«Преступность стала бездуховной», – сказал незадолго до смерти Валера Рыжий, профессиональный уважаемый пьяница, профессиональный одессит.
Какая к черту духовность... Вчера на углу Советской Армии и Шалашного мой сосед мочился белым днем из открытого окна второго этажа прямо на тротуар. Ну, не прямо – под некоторым углом. Выставив в окно волосатое пузо. Люди сочувствующе задирали головы, люди думали, что у кого-то потоп. Но бездуховность – не в деянии соседа. А в том, что, увидев меня, подходившего к дому, он поздоровался. Так сказать, в процессе излияния.
Позавчера в гастрономе напротив Привоза в оживленной беседе одна изящная дамочка предложила другой:
– Поцелуй меня в пи...
О вкусах не спорят. И я бы ничего не имел против, если бы та, которая другая, не держала на руках дочь.

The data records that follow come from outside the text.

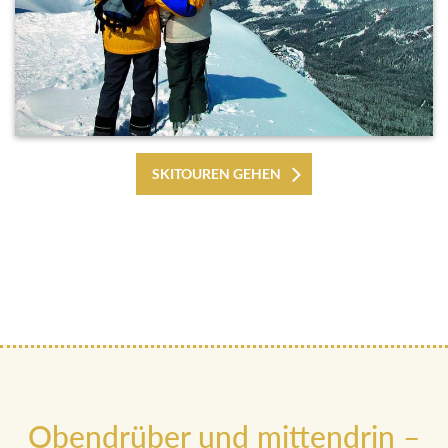
SKITOUREN GEHEN
Obendrüber und mittendrin –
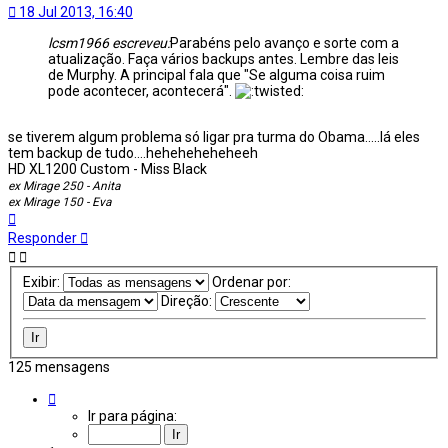
18 Jul 2013, 16:40
lcsm1966 escreveu:
Parabéns pelo avanço e sorte com a
atualização. Faça vários backups antes. Lembre das leis
de Murphy. A principal fala que "Se alguma coisa ruim
pode acontecer, acontecerá".
se tiverem algum problema só ligar pra turma do Obama.....lá eles
tem backup de tudo....heheheheheheeh
HD XL1200 Custom - Miss Black
ex Mirage 250 - Anita
ex Mirage 150 - Eva
Voltar
ao
Responder
topo
Exibir:
Ordenar por:
Direção:
125 mensagens
Página
1
Ir para página:
de
13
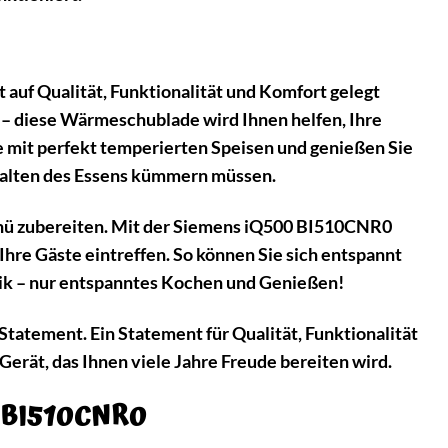
 auf Qualität, Funktionalität und Komfort gelegt
d – diese Wärmeschublade wird Ihnen helfen, Ihre
e mit perfekt temperierten Speisen und genießen Sie
halten des Essens kümmern müssen.
Menü zubereiten. Mit der Siemens iQ500 BI510CNR0
Ihre Gäste eintreffen. So können Sie sich entspannt
ik – nur entspanntes Kochen und Genießen!
tatement. Ein Statement für Qualität, Funktionalität
Gerät, das Ihnen viele Jahre Freude bereiten wird.
0 BI510CNR0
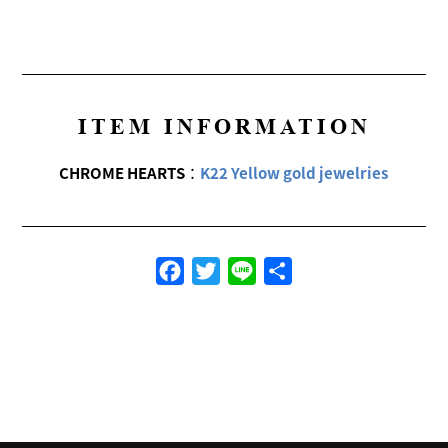
ITEM INFORMATION
CHROME HEARTS
：
K22 Yellow gold jewelries
Facebook
Twitter
Line
共
有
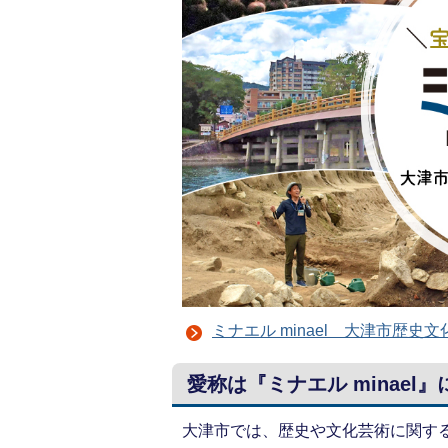
ミナエル minael 大津市歴史
愛称は『ミナエル minael
大津市では、歴史や文化芸術に関す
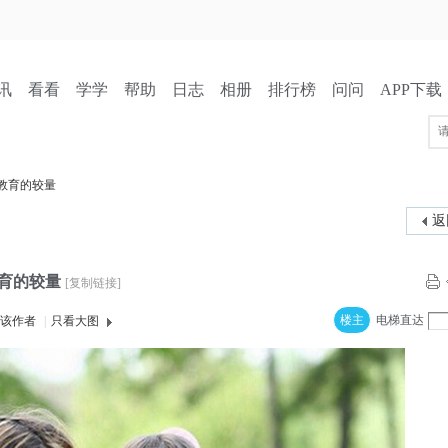
讯
看看
学学
帮助
日志
相册
排行榜
问问
APP下载
教育的较量
返
育的较量
[复制链接]
楼主
电梯直达
该作者
|
只看大图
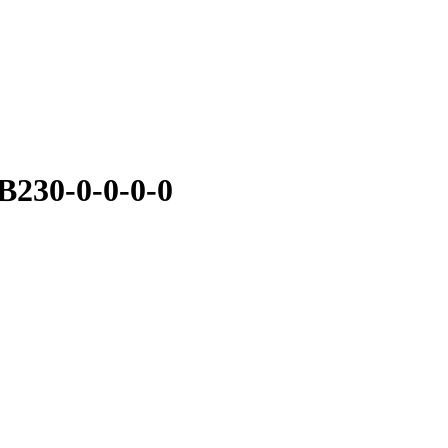
230-0-0-0-0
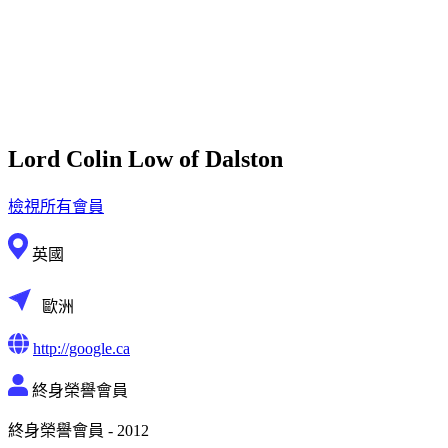
Lord Colin Low of Dalston
檢視所有會員
英國
歐洲
http://google.ca
終身榮譽會員
終身榮譽會員 - 2012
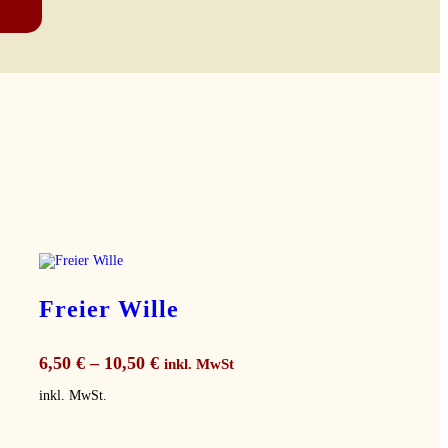
Freier Wille
6,50
€
–
10,50
€
inkl. MwSt
inkl. MwSt.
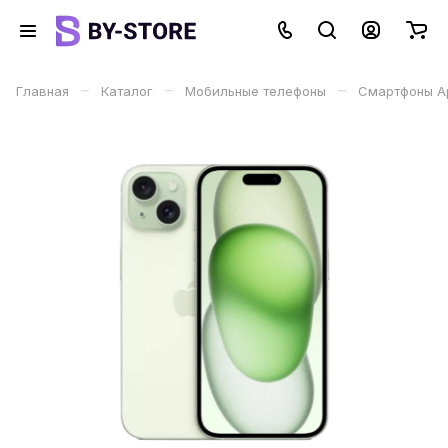
–
–
–
Главная
Каталог
Мобильные телефоны
Смартфоны Ap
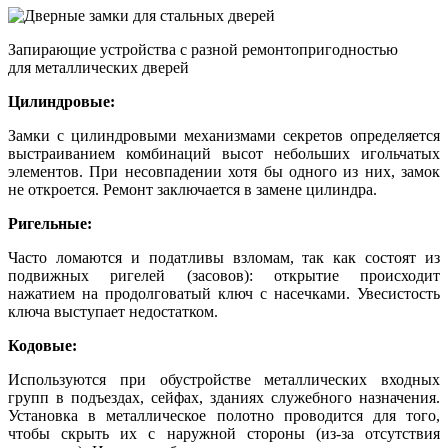
Запирающие устройства с разной ремонтопригодностью
для металлических дверей
Цилиндровые:
Замки с цилиндровыми механизмами секретов определяется
выстраиванием комбинаций высот небольших игольчатых
элементов. При несовпадении хотя бы одного из них, замок
не откроется. Ремонт заключается в замене цилиндра.
Ригельные:
Часто ломаются и податливы взломам, так как состоят из
подвижных ригелей (засовов): открытие происходит
нажатием на продолговатый ключ с насечками. Увесистость
ключа выступает недостатком.
Кодовые:
Используются при обустройстве металлических входных
групп в подъездах, сейфах, зданиях служебного назначения.
Установка в металлическое полотно проводится для того,
чтобы скрыть их с наружной стороны (из-за отсутствия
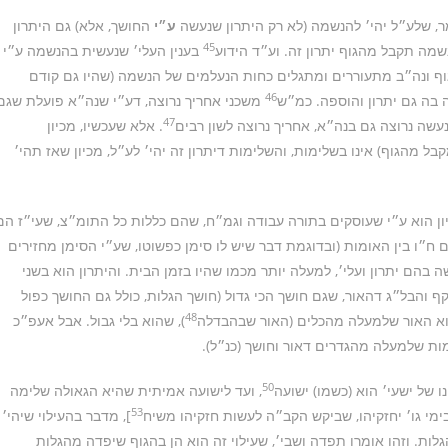
מר, שלע״ל יהי׳ להנשמה (לא רק היתרון שנעשה
ע״י
החושך, אלא) גם היתרון
45
שמה תקבל מהגוף יתרון זה. וע״ד הידוע
בענין העלי׳ שנעשית בהנשמה ע״י
וף ונה״ב מתעוררים ומתגלים כחות הנעלמים של הנשמה (שהיו גם קודם
46
 בה גם יתרון והוספה. כמ״ש
משכני אחריך נרוצה, דע״י שנה״א פועלת שגם
47
עשה נרוצה גם בנה״א, אחריך נרוצה לשון רבים
. אלא שעכשיו, מכיון
מהגוף) אינו בשלימות, והשלימות דיתרון זה יהי׳ לע״ל, מכיון שאז תהי׳
ון הוא ע״י שעוסקים בתורה עבודה וגמ״ח, שהם כללות כל התומ״צ, שעי״ז הם
 ח״ו בין האומות (ובדוגמת דבר שיש לו סימן כפשוטו, שע״י הסימן מחזירים
 בהם יתרון ועלי׳, למעלה יותר מכמו שהיו בזמן הבית. והיתרון הוא בשני
ף והבל״ג דהאור, שגם חושך הכי גדול (חושך הגלות, כולל גם החושך כפול
48
הוא האור שלמעלה מהכלים (האור שבהבדלה
), שהוא בלי גבול. אבל אעפ״כ
ות שלמעלה מהגדרים דאור וחושך (כנ״ל).
50
ו של ישעי׳ הוא (כשמו) ישועה
, ועד לישועה אמיתית שהיא הגאולה שלימה
53
ימי גו׳ יחזקיהו, שביקש הקב״ה לעשות חזקיהו משיח
], מדבר בהעילוי שיהי׳
לות. וזהו אומרו תפדה ושבי׳, שעילוי זה הוא הן בהגוף שיפדה מהגלות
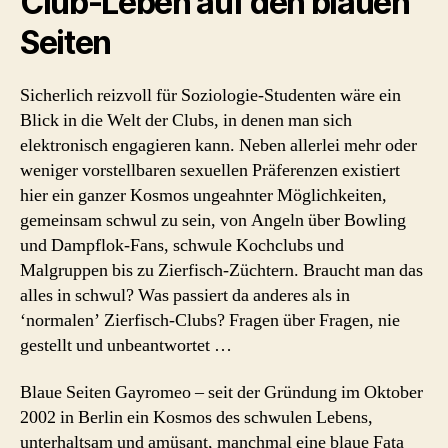
Club-Leben auf den blauen
Seiten
Sicherlich reizvoll für Soziologie-Studenten wäre ein
Blick in die Welt der Clubs, in denen man sich
elektronisch engagieren kann. Neben allerlei mehr oder
weniger vorstellbaren sexuellen Präferenzen existiert
hier ein ganzer Kosmos ungeahnter Möglichkeiten,
gemeinsam schwul zu sein, von Angeln über Bowling
und Dampflok-Fans, schwule Kochclubs und
Malgruppen bis zu Zierfisch-Züchtern. Braucht man das
alles in schwul? Was passiert da anderes als in
‘normalen’ Zierfisch-Clubs? Fragen über Fragen, nie
gestellt und unbeantwortet …
Blaue Seiten Gayromeo – seit der Gründung im Oktober
2002 in Berlin ein Kosmos des schwulen Lebens,
unterhaltsam und amüsant, manchmal eine blaue Fata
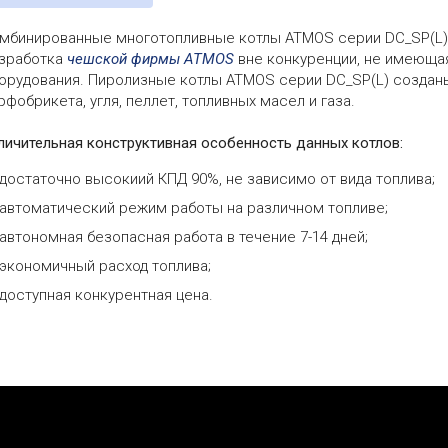
мбинированные многотопливные котлы ATMOS серии DC_SP(L) 
зработка
чешской фирмы ATMOS
вне конкуренции, не имеющая
орудования. Пиролизные котлы ATMOS серии DC_SP(L) созданы 
рфобрикета, угля, пеллет, топливных масел и газа.
личительная конструктивная особенность данных котлов:
достаточно высокиий КПД 90%, не зависимо от вида топлива;
автоматический режим работы на различном топливе;
автономная безопасная работа в течение 7-14 дней;
экономичный расход топлива;
доступная конкурентная цена.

Валера Рыжий умер, поперхнувшись котлетой в кафе на Белинского. Некому было хлопнуть его по узкой сутулой спине. Он корчился на полу, а люди, ОДЕССИТЫ, переступали через него. А потом, затихшего, деликатно вынесли на улицу.
Признаки нового времени.
Редактор бульварной одесской газеты в ходе интервью все норовил выяснить, кого можно считать королем одесских шулеров. Очень уж ему хотелось, чтобы им оказался я: других-то под рукой не было. Какие короли?.. Скромность картежника облагораживает. И обогащает. Впрочем, об этом позже...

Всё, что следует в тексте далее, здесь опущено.